3.1.9 seems to break the Shell app due to CSRF token issue
After updating from 3.1.7 to 3.1.9, the shell app immediately crashes with the message:
Your connection to the remote server has been terminated.
Looking at the logs I found
App 4042244 output: Listening on 3000
App 4042244 output: Connection established
App 4042244 output: /var/www/ood/apps/sys/shell/app.js:161
App 4042244 output: token = req.url.match(/csrf=([^&]*)/)[1];
App 4042244 output: ^
App 4042244 output:
App 4042244 output: TypeError: Cannot read properties of null (reading '1')
App 4042244 output: at WebSocketServer.connection (/var/www/ood/apps/sys/shell/app.js:161:40)
App 4042244 output: at WebSocketServer.emit (node:events:517:28)
App 4042244 output: at done (/var/www/ood/apps/sys/shell/app.js:233:9)
App 4042244 output: at WebSocketServer.completeUpgrade (/var/www/ood/apps/sys/shell/node_modules/ws/lib/websocket-server.js:435:5)
App 4042244 output: at WebSocketServer.handleUpgrade (/var/www/ood/apps/sys/shell/node_modules/ws/lib/websocket-server.js:343:10)
App 4042244 output: at Server.upgrade (/var/www/ood/apps/sys/shell/app.js:232:7)
App 4042244 output: at Server.emit (node:events:517:28)
App 4042244 output: at onParserExecuteCommon (node:_http_server:939:14)
App 4042244 output: at onParserExecute (node:_http_server:825:3)
I made it print out req.url and it's the bare URL to the shell app without a CSRF token.
3.1.7 does not have this issue since downgrading fixes it.

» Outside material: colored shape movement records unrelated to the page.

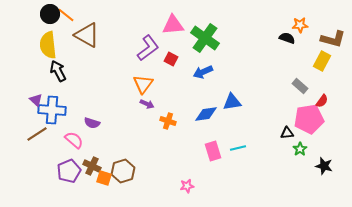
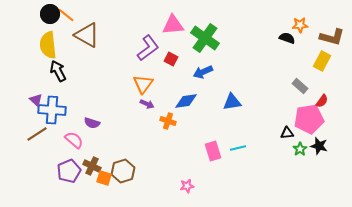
brown L-shape: moved 1 px left, 2 px up
blue diamond: moved 20 px left, 13 px up
black star: moved 5 px left, 20 px up
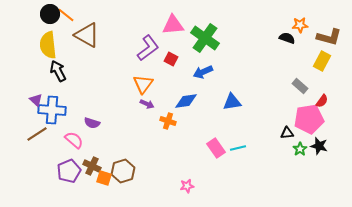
brown L-shape: moved 3 px left
pink rectangle: moved 3 px right, 3 px up; rotated 18 degrees counterclockwise
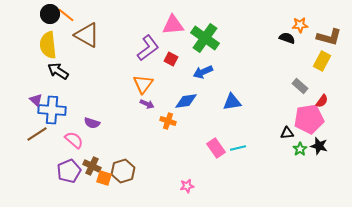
black arrow: rotated 30 degrees counterclockwise
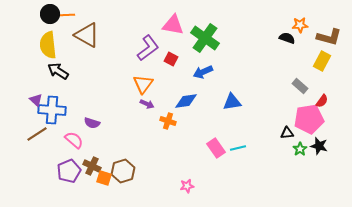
orange line: rotated 42 degrees counterclockwise
pink triangle: rotated 15 degrees clockwise
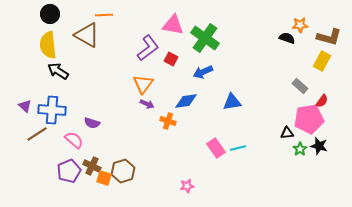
orange line: moved 38 px right
purple triangle: moved 11 px left, 6 px down
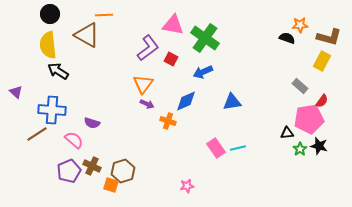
blue diamond: rotated 15 degrees counterclockwise
purple triangle: moved 9 px left, 14 px up
orange square: moved 7 px right, 7 px down
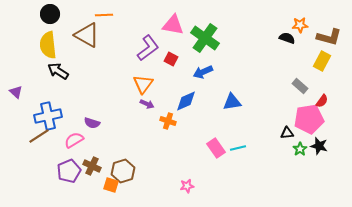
blue cross: moved 4 px left, 6 px down; rotated 16 degrees counterclockwise
brown line: moved 2 px right, 2 px down
pink semicircle: rotated 72 degrees counterclockwise
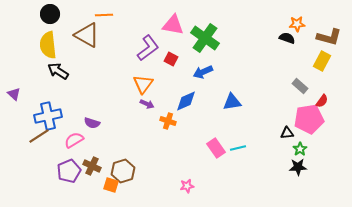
orange star: moved 3 px left, 1 px up
purple triangle: moved 2 px left, 2 px down
black star: moved 21 px left, 21 px down; rotated 18 degrees counterclockwise
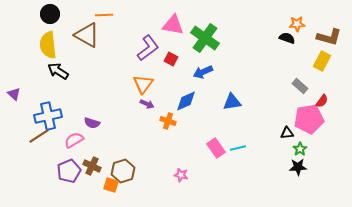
pink star: moved 6 px left, 11 px up; rotated 24 degrees clockwise
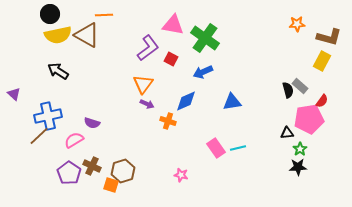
black semicircle: moved 1 px right, 52 px down; rotated 56 degrees clockwise
yellow semicircle: moved 10 px right, 10 px up; rotated 96 degrees counterclockwise
brown line: rotated 10 degrees counterclockwise
purple pentagon: moved 2 px down; rotated 15 degrees counterclockwise
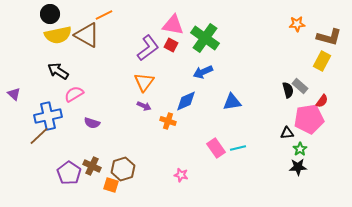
orange line: rotated 24 degrees counterclockwise
red square: moved 14 px up
orange triangle: moved 1 px right, 2 px up
purple arrow: moved 3 px left, 2 px down
pink semicircle: moved 46 px up
brown hexagon: moved 2 px up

I can't replicate. Note that it's the javascript making this network call with a CSRF token, not the original URL you put in your browser.

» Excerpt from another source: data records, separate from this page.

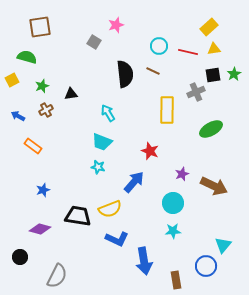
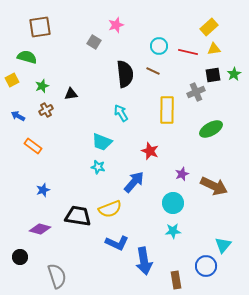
cyan arrow at (108, 113): moved 13 px right
blue L-shape at (117, 239): moved 4 px down
gray semicircle at (57, 276): rotated 45 degrees counterclockwise
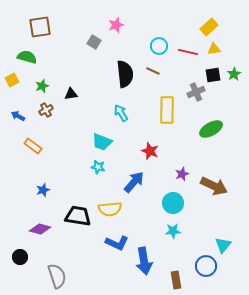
yellow semicircle at (110, 209): rotated 15 degrees clockwise
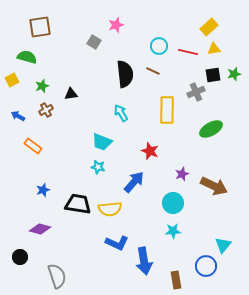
green star at (234, 74): rotated 16 degrees clockwise
black trapezoid at (78, 216): moved 12 px up
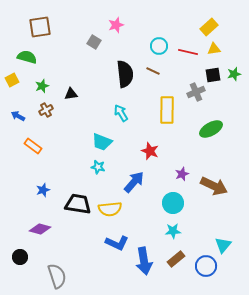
brown rectangle at (176, 280): moved 21 px up; rotated 60 degrees clockwise
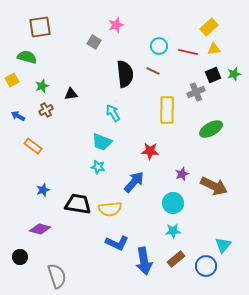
black square at (213, 75): rotated 14 degrees counterclockwise
cyan arrow at (121, 113): moved 8 px left
red star at (150, 151): rotated 18 degrees counterclockwise
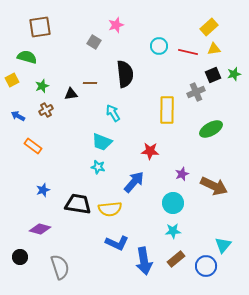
brown line at (153, 71): moved 63 px left, 12 px down; rotated 24 degrees counterclockwise
gray semicircle at (57, 276): moved 3 px right, 9 px up
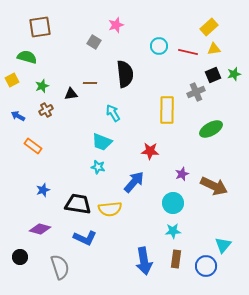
blue L-shape at (117, 243): moved 32 px left, 5 px up
brown rectangle at (176, 259): rotated 42 degrees counterclockwise
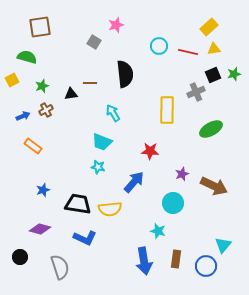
blue arrow at (18, 116): moved 5 px right; rotated 128 degrees clockwise
cyan star at (173, 231): moved 15 px left; rotated 21 degrees clockwise
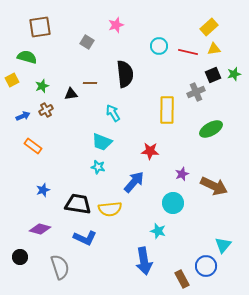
gray square at (94, 42): moved 7 px left
brown rectangle at (176, 259): moved 6 px right, 20 px down; rotated 36 degrees counterclockwise
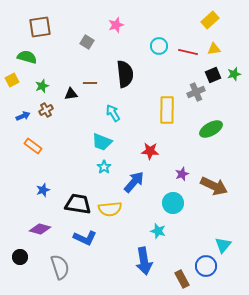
yellow rectangle at (209, 27): moved 1 px right, 7 px up
cyan star at (98, 167): moved 6 px right; rotated 24 degrees clockwise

Here's an image of my console tab for the same. You'll note that the first request is what you enter in the URL (and the response is an html page), then later the browser makes another request to basically the same URL only with wss protocol instead of http.
Didn't mean to close the ticket, only comment on it. Can you show a similar network tab?

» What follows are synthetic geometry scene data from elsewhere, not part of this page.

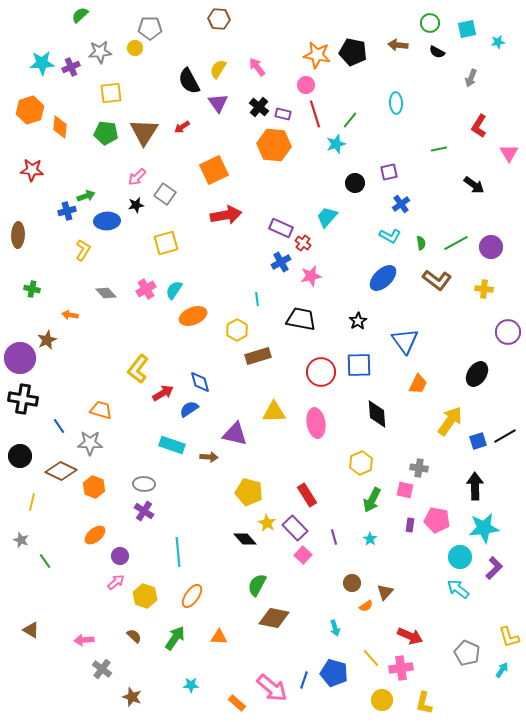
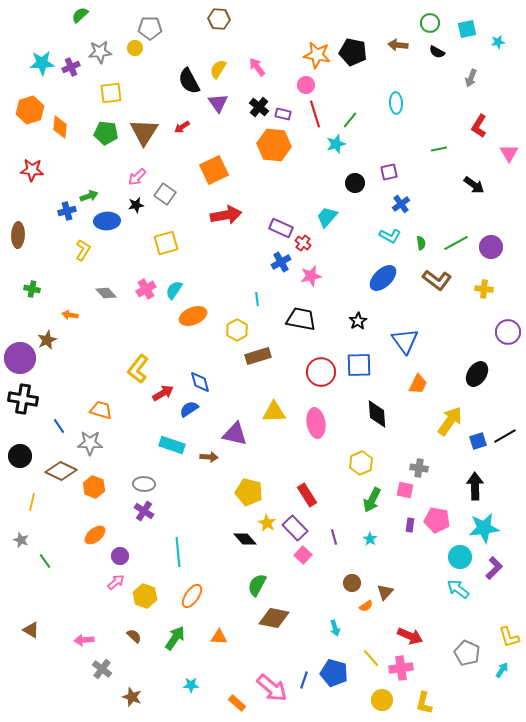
green arrow at (86, 196): moved 3 px right
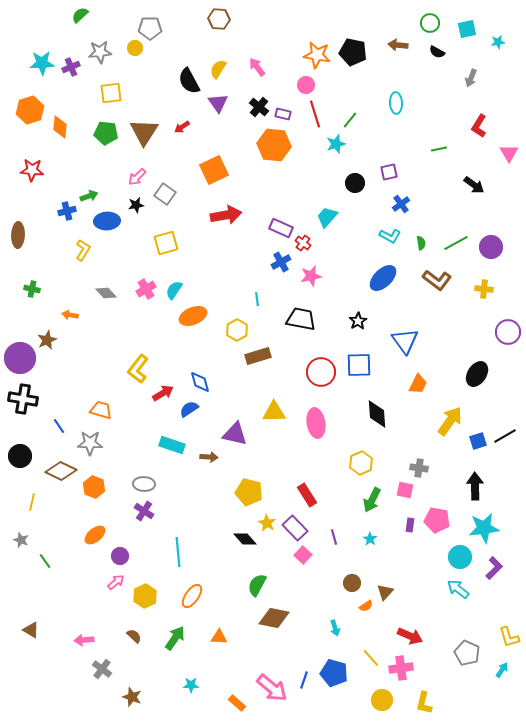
yellow hexagon at (145, 596): rotated 15 degrees clockwise
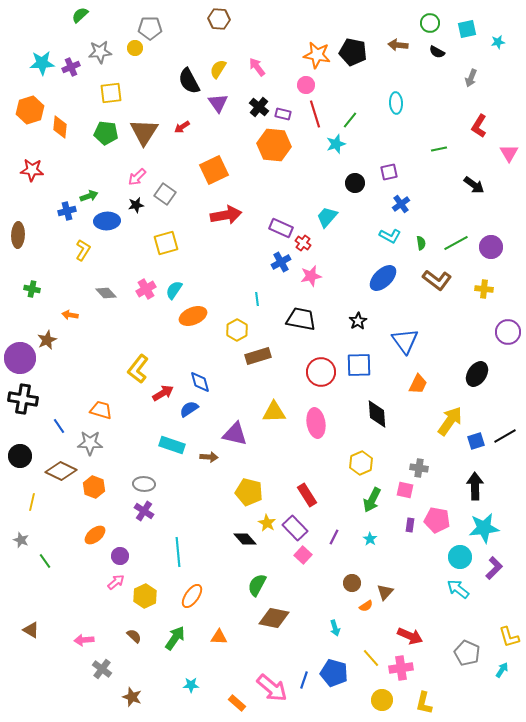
blue square at (478, 441): moved 2 px left
purple line at (334, 537): rotated 42 degrees clockwise
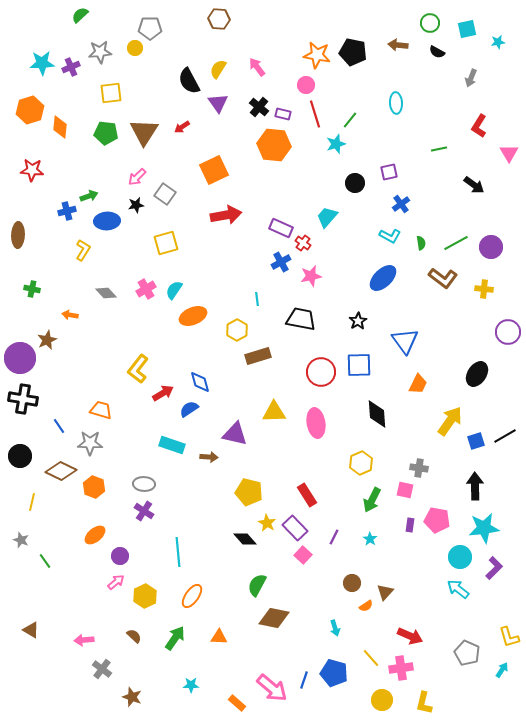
brown L-shape at (437, 280): moved 6 px right, 2 px up
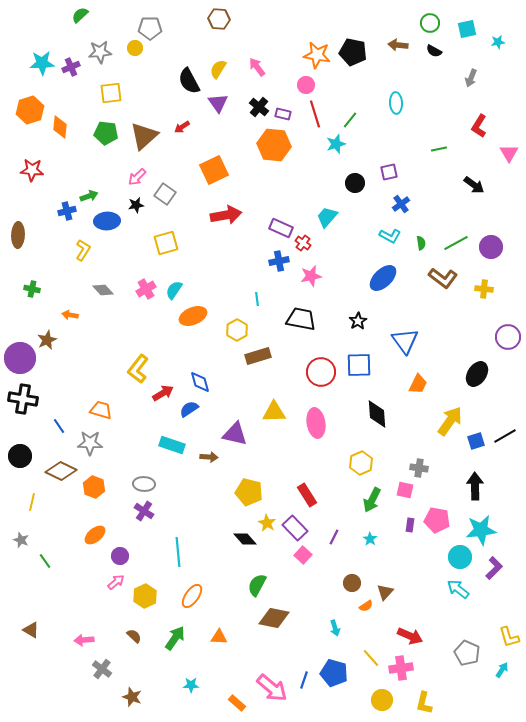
black semicircle at (437, 52): moved 3 px left, 1 px up
brown triangle at (144, 132): moved 4 px down; rotated 16 degrees clockwise
blue cross at (281, 262): moved 2 px left, 1 px up; rotated 18 degrees clockwise
gray diamond at (106, 293): moved 3 px left, 3 px up
purple circle at (508, 332): moved 5 px down
cyan star at (484, 528): moved 3 px left, 2 px down
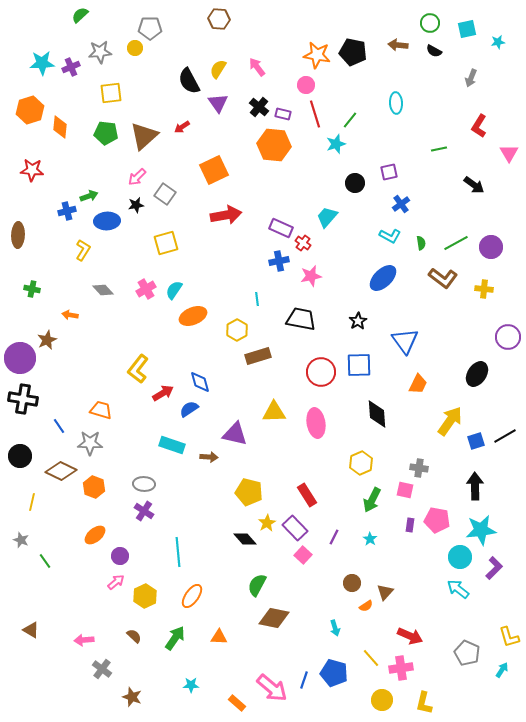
yellow star at (267, 523): rotated 12 degrees clockwise
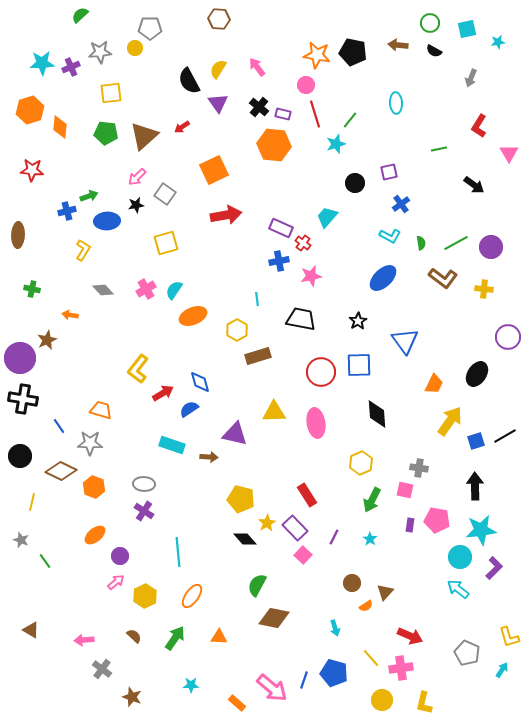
orange trapezoid at (418, 384): moved 16 px right
yellow pentagon at (249, 492): moved 8 px left, 7 px down
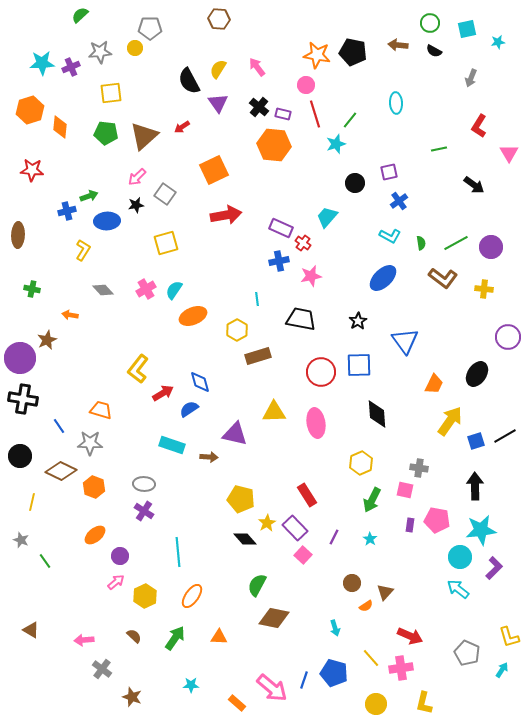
blue cross at (401, 204): moved 2 px left, 3 px up
yellow circle at (382, 700): moved 6 px left, 4 px down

I double checked the diff between the two versions this morning and can't find/see how the ping pong change changed/broke functionality to that point.
I'd also ask if you can try 3.1.9 with a private window or after clearing your cache to see if that's any different.
https://github.com/OSC/ondemand/compare/v3.1.7...v3.1.9
Given the changelog, I'd pin this on updates we had to make to our lua code to support the latest version of httpd (or apache2 as the case may be). What apache2/httpd version are you using?
Here's a screenshot - I do see both the original request and the follow-up wss request.
I'm seeing the same behavior with incognito after clearing cache and doing a hard reload.
We are using httpd 2.4.37 from RHEL 8. I'm viewing it with Chrome on Windows 10 22H2.
Quite a few reds and oranges in the console...
Edit: The websocket error is the only one that doesn't show up in 3.1.7.
Detail:
Unfortunately I can't replicate on Rocky 8.8. Even 8.8 has httpd-2.4.37-65. I'll try to track down a system that has httpd-2.4.37-56, but I'm guessing the fixes we put in place for 2.4.62 somehow broke httpd-2.4.37-56 (assuming that's the version you're on).
I'll also have to look into the difference between those 56 and 65 releases.
Yes, I have 2.4.37-56. I'll also try to find something different to test on.
Is it possible to update httpd? I'm unable to get an OS with that version. Everything on appstream has been updated.
I assume you're on some EL/8.8 variant?
@johrstrom You can enable the Vault for Rocky to get older packages, ie: https://dl.rockylinux.org/vault/rocky/8.8/AppStream/x86_64/os/Packages/h/. Has https://dl.rockylinux.org/vault/rocky/8.8/AppStream/x86_64/os/Packages/h/httpd-2.4.37-56.module%2Bel8.8.0%2B1456%2Bd0a01c5e.7.x86_64.rpm.
You can inject this URL into something like /etc/yum.repos.d/Rocky-AppStream.repo and comment out mirrorlist and set the Vault URL at https://dl.rockylinux.org/vault/rocky/8.8/AppStream/x86_64/os/ to the value for baseurl.
@johrstrom You can enable the Vault for Rocky to get older packages
Thanks, I'll take a look at it.
OK I can replicate if I downgrade back to 2.4.37-56. It is infact coming from the lua updates we made to support 2.4.62...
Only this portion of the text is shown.